More recently, the Supreme Court in Rakhi Sadhukhan v. Raja Sadhukhan in 2025 enhanced permanent alimony from ₹20,000 to ₹50,000 per month, with a 5 per cent biennial increase, and directed the transfer of the marital home to the wife. The decision reflected an approach that considers lifestyle changes and long-term security. In Rajnesh v. Neha, the Court laid down uniform guidelines for maintenance, identifying factors such as financial capacity, standard of living, and reasonable needs, and mandating disclosure of assets and liabilities by both parties. The Delhi High Court’s directions in Kusum Sharma v. Mahinder Kumar Sharma, first issued in 2015 and updated subsequently, require detailed affidavits of income, expenditure and assets before maintenance is fixed. Suchitra v. Zubin Shekary cautioned against assuming that an earning wife has no claim, and Ritika Sharma v. Ashok Sharma affirmed that employment does not void entitlement if a disparity remains.
Despite these guiding principles, their application on the ground is uneven. Many trial courts do not rigorously enforce disclosure mandates, resulting in awards based on incomplete or outdated information. Interim maintenance, meant as a temporary measure, can remain in force for years while the final determination is delayed, even when the parties’ financial positions have changed dramatically. At the appellate level, similar fact patterns can produce vastly different results, creating a sense of unpredictability and eroding public confidence in the fairness of the process.
Judicial accountability is essential to address these issues. This is not about undermining judicial discretion, but about ensuring that discretion is exercised within a consistent framework that gives weight to current financial realities, the duration of the marriage, the conduct of the parties, and the genuine needs of the claimant. Courts must be willing to swiftly modify interim orders when circumstances change. They must treat perjury and non-disclosure in maintenance cases as serious offences, with real consequences, rather than procedural lapses. They must also prioritise cases involving women with no income or dependent children over short-lived, high-income marriages seeking extraordinary sums.
Gender neutrality in matrimonial litigation does not mean ignoring the structural disadvantages many women face. It means recognising that not every woman before the court is a victim, and not every man a wrongdoer. It means applying the same evidentiary standards, disclosure requirements, and proportionality tests to all parties, regardless of gender. It means ensuring that maintenance orders are not only fair at the time they are made but remain fair over the life of the litigation.
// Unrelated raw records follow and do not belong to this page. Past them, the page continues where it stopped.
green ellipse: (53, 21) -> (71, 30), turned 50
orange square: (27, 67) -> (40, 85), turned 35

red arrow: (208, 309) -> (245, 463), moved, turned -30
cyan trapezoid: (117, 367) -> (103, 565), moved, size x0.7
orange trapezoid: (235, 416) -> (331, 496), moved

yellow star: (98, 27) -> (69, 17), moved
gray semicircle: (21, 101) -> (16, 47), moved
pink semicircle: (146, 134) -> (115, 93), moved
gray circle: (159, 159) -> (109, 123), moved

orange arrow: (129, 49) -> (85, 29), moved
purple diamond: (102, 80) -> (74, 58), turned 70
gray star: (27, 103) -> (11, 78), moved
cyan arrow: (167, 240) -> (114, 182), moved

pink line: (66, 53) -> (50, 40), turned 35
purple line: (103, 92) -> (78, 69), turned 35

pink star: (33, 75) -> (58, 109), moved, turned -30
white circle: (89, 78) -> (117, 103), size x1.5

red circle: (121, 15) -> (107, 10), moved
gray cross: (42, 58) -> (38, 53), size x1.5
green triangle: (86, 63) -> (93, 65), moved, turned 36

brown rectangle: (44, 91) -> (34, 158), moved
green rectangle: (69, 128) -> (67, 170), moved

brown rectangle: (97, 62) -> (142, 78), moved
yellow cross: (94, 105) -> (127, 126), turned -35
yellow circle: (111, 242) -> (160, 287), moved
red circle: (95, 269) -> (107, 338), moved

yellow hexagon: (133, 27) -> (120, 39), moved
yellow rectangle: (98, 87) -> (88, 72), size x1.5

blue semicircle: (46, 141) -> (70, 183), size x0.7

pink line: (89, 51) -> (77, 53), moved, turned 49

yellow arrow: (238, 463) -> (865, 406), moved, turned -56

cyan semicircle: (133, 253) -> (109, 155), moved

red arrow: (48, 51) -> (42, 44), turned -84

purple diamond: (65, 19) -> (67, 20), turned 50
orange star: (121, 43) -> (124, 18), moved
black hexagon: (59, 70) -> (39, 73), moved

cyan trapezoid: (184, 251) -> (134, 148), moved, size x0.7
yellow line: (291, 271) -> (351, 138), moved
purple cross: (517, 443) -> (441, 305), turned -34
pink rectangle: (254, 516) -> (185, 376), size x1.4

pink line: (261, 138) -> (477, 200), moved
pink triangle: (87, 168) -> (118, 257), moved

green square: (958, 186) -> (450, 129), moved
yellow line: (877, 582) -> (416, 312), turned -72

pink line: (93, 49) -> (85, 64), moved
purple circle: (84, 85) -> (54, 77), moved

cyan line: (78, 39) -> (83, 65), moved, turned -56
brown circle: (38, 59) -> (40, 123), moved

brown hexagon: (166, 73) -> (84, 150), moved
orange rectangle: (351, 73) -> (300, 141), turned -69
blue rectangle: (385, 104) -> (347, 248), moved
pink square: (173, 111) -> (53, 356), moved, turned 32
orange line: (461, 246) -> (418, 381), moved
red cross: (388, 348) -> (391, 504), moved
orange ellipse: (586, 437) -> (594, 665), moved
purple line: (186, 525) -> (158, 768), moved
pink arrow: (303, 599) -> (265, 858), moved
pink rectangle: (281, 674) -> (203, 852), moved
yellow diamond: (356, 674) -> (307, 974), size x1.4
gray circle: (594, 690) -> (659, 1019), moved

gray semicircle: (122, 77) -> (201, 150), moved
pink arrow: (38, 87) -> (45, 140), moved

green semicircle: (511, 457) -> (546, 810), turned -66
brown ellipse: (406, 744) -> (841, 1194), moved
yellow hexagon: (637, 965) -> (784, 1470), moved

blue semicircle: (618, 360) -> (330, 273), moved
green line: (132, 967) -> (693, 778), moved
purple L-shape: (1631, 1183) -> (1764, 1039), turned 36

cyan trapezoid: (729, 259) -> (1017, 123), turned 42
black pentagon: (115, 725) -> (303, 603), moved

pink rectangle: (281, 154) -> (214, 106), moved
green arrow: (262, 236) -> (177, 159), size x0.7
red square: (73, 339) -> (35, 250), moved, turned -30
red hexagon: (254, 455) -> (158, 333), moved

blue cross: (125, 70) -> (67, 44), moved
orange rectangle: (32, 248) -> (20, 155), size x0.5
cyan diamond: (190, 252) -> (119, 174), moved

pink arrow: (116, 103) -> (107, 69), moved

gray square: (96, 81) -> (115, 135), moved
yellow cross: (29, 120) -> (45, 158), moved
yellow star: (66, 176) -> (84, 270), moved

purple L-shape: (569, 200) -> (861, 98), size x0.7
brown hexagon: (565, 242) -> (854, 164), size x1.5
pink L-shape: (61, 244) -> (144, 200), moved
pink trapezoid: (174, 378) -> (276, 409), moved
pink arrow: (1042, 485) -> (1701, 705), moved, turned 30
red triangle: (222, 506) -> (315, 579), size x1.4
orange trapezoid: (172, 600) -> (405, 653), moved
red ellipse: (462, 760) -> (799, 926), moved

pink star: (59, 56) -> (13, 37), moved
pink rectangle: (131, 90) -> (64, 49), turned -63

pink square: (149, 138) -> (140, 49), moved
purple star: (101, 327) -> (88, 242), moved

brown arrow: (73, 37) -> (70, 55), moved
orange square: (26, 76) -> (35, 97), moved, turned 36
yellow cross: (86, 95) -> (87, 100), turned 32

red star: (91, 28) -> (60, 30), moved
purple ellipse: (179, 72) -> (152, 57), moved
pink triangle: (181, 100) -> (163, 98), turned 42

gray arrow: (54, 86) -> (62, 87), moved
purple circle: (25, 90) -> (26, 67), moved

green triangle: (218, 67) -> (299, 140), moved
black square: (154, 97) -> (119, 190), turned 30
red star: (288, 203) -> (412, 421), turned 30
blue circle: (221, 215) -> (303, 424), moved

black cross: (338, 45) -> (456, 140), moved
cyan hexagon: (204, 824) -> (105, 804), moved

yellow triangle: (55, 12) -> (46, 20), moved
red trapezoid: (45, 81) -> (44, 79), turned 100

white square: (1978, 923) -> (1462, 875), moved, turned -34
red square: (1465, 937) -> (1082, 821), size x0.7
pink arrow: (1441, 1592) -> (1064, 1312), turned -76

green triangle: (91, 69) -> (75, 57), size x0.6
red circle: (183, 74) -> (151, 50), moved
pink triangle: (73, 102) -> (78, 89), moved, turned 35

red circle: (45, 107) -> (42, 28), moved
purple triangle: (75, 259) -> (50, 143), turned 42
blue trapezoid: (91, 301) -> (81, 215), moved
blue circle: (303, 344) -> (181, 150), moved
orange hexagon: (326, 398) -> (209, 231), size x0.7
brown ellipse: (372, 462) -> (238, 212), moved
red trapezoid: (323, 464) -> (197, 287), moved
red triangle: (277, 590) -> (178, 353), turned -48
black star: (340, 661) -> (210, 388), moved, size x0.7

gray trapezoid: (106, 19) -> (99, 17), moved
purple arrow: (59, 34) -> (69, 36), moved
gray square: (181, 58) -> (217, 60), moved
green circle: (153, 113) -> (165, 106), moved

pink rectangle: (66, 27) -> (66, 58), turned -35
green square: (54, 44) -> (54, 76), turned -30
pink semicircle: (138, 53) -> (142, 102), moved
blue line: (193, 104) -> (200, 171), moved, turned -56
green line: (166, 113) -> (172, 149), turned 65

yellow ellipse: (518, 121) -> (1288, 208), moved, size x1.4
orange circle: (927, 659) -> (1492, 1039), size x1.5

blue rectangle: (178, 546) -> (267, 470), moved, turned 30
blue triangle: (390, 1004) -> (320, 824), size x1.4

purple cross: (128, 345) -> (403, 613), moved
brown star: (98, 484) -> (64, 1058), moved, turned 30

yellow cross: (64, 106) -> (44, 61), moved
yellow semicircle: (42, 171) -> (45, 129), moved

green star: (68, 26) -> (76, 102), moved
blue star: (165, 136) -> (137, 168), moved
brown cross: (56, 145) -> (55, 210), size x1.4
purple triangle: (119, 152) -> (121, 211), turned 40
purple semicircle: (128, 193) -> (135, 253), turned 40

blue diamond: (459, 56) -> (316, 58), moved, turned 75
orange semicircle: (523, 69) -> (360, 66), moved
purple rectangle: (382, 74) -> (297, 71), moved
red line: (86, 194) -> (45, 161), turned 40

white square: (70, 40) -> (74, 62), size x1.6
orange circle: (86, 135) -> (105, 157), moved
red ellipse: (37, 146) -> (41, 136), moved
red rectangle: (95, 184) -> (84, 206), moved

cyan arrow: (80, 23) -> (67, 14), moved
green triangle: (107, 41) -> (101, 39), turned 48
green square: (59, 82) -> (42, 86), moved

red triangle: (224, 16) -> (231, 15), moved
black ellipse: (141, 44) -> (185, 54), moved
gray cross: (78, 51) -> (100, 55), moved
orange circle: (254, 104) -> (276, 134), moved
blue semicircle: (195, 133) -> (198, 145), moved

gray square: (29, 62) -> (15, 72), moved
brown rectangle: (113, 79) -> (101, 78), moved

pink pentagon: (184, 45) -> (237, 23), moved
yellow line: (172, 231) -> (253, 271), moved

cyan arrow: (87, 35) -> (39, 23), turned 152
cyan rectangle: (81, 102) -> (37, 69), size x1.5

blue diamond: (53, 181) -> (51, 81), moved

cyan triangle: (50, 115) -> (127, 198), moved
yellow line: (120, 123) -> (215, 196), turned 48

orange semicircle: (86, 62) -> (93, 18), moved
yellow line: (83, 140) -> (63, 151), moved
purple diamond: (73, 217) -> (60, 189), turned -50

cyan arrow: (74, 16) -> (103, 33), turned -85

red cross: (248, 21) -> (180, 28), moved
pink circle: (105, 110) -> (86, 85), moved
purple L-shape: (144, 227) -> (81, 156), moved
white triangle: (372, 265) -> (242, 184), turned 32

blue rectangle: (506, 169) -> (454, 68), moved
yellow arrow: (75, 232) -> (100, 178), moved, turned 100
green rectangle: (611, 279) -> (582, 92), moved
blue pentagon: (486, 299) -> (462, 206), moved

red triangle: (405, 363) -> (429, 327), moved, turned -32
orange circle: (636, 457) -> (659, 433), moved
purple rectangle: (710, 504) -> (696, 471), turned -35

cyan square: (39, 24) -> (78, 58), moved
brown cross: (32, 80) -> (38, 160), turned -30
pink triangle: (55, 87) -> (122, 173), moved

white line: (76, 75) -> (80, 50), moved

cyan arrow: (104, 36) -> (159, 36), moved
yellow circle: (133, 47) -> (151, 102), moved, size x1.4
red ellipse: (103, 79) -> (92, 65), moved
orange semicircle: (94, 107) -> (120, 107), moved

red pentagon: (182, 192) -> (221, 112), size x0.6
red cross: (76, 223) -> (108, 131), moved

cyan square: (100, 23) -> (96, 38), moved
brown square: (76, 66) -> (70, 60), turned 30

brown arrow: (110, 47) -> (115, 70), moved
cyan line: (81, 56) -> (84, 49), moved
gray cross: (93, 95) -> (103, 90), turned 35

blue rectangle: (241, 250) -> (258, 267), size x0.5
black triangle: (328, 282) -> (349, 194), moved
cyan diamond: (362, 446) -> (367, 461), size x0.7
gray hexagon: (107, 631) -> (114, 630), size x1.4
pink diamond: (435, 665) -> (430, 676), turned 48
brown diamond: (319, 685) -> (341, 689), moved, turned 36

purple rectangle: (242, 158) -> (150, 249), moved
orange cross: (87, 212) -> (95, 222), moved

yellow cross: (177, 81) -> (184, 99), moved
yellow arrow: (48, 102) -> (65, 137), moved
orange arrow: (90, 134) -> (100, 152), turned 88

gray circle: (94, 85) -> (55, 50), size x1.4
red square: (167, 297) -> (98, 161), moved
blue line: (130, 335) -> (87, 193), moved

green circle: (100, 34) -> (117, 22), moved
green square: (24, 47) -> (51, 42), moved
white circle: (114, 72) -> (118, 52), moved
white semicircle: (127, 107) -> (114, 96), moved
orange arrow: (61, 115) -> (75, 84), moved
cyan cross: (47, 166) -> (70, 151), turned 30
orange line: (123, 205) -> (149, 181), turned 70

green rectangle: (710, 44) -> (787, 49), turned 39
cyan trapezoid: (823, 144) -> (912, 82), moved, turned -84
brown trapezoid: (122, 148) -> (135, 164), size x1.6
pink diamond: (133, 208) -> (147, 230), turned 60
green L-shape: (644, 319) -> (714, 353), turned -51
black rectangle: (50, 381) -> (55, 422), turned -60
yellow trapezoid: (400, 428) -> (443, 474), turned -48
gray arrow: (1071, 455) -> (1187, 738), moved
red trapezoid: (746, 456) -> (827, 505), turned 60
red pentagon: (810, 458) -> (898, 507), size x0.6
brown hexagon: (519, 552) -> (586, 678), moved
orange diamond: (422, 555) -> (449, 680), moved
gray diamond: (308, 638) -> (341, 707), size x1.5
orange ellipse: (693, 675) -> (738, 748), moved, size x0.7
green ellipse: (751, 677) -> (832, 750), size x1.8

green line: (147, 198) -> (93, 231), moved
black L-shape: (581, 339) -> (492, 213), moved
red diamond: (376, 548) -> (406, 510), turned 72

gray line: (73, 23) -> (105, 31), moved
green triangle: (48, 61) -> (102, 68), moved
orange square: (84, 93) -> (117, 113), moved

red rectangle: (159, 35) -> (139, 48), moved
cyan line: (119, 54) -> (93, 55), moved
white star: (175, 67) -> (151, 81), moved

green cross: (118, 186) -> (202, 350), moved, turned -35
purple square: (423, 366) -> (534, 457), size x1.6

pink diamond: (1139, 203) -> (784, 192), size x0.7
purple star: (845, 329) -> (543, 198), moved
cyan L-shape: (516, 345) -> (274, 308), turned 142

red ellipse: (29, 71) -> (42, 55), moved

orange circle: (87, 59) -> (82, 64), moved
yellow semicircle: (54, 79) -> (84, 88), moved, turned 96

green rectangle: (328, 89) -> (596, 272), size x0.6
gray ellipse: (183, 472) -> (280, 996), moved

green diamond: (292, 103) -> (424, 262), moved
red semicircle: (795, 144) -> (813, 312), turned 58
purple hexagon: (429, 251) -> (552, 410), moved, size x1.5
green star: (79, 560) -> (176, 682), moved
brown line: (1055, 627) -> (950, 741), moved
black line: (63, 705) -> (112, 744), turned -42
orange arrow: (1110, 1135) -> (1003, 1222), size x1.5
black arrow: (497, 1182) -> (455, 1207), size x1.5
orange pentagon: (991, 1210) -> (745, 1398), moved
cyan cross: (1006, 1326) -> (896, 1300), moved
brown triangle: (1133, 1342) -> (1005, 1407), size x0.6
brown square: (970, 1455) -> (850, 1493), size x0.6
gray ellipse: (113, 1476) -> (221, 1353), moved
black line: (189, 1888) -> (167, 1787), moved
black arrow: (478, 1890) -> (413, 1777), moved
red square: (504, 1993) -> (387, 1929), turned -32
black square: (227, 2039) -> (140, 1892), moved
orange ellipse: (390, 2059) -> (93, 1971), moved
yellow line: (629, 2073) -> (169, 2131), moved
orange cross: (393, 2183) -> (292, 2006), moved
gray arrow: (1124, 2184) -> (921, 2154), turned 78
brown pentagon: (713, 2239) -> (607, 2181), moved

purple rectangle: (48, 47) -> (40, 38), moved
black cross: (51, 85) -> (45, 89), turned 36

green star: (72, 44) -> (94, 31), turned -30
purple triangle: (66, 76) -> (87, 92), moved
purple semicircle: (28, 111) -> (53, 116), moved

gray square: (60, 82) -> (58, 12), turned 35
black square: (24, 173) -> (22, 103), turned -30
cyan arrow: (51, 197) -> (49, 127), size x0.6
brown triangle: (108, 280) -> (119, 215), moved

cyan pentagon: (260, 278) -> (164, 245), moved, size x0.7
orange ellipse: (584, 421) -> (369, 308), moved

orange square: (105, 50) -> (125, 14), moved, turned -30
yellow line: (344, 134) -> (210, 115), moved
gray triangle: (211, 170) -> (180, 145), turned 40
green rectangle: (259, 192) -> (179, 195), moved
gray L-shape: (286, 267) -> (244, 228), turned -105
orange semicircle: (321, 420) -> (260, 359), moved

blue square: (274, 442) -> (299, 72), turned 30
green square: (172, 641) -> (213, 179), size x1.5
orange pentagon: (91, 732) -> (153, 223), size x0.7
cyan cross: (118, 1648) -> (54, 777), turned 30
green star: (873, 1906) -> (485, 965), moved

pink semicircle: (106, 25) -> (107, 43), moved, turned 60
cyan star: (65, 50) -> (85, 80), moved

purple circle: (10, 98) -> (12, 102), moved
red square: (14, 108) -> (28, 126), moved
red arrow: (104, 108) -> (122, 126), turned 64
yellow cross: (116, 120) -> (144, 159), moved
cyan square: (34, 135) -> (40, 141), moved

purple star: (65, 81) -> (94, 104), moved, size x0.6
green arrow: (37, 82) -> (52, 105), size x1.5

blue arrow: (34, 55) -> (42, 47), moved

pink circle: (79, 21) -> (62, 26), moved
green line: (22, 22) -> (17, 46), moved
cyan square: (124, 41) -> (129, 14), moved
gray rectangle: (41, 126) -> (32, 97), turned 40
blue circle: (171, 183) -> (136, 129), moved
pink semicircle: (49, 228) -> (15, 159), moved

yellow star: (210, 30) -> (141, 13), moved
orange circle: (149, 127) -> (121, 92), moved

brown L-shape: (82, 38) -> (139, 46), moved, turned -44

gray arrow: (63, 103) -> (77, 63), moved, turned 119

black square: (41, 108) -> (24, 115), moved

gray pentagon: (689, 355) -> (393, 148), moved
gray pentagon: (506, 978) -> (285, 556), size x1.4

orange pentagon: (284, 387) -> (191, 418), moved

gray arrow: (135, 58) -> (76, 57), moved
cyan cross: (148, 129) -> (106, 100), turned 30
Without consistent application of existing guidelines such as those in Rajnesh v. Neha and Kusum Sharma, and without a stronger culture of accountability, the gap between the promise of protection and the reality of outcomes will persist. The result is a system where some litigants can use the law as a tool of financial extraction, while others in genuine need are left waiting for years. Justice in these cases must be both swift and proportionate, grounded in current facts rather than assumptions, and transparent enough to command public trust. That is the real test of judicial accountability in alimony and maintenance today.